··· DATA ···

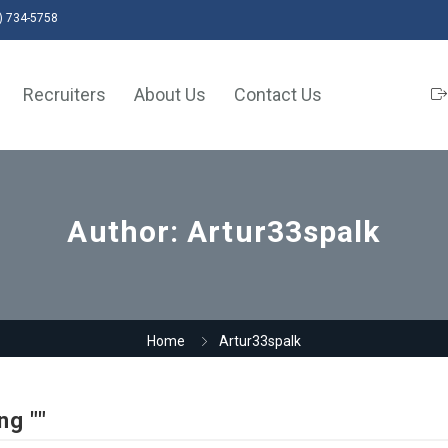
) 734-5758
Recruiters
About Us
Contact Us
Author:
Artur33spalk
Home
Artur33spalk
ng ""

···

ACTIVITY: Return all of the entries word for word, but omit the pictures.

SOLUTION FOR THIS PROBLEM:
) 734-5758
Recruiters
About Us
Contact Us
Author:
Artur33spalk
Home
Artur33spalk
ng ""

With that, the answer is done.